Annette: You’ve mentioned wanting to get your insights and tools out to practitioners already. How do you plan to get them out there?

David: I’m still working that through. I think the best way for my to do this is to turn my insights into a toolkit that practitioners can use. The toolkit will need to show people what the frameworks are, why they are useful, when to use them, and how to use them. I’ve got a bit of work to go on this. I’ve also been teaching some of it thought various seminars I’ve given. I’m working with some collaborators at various universities already too, in the hope of improving the methods further.  

I also work at an amazing firm called ThinkPlace that is full of incredible practitioners doing this type of work around the world. I’ll certainly be looking to add to their toolkits to help them do the work they are doing.  

Annette: Overall, what has the Fulbright experience given you?  

David: Well, in addition to an incredible amount of new knowledge and insights into why we have the world we have, I’ve built a wonderful network of connections here.  I’ve also got to explore my own position in the world and think about what I want to do with my time on Earth. It’s also been a wonderful experience for my family. We’ve built some great friendships while we’ve been here, and it’s been a real eye opener for my young kids.  

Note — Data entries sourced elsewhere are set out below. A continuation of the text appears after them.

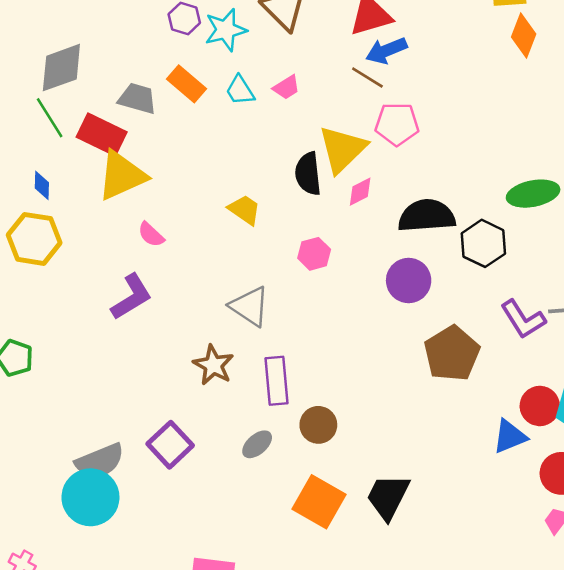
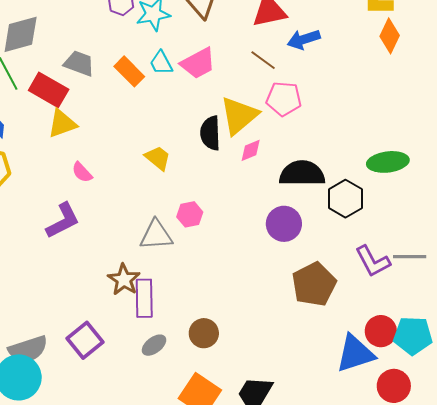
blue arrow: (386, 51) -> (304, 39), moved
orange rectangle: (186, 84) -> (129, 71), moved
pink trapezoid: (286, 87) -> (198, 63), size x1.6
yellow triangle: (122, 176) -> (62, 124), size x0.7
pink hexagon: (314, 254) -> (190, 214), moved
gray triangle: (250, 306) -> (156, 235), turned -42
purple rectangle: (277, 381) -> (144, 298), moved
blue triangle: (510, 436) -> (355, 354), size x1.4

The Fulbright experience was amazing; to have the time to think deeply about the nature of the challenges underpinning some of the world’s most pressing and urgent challenges was incredibly useful. The people I met, the books and papers I read, and the work that I’ve done has given me fresh perspectives on what we can do to make positive and sustainable changes to our world, and work towards intergenerational wellbeing.  It’s been really great to spend time with you and Banny, and everyone else in H-STAR that I’ve had the pleasure of working with over the last four months!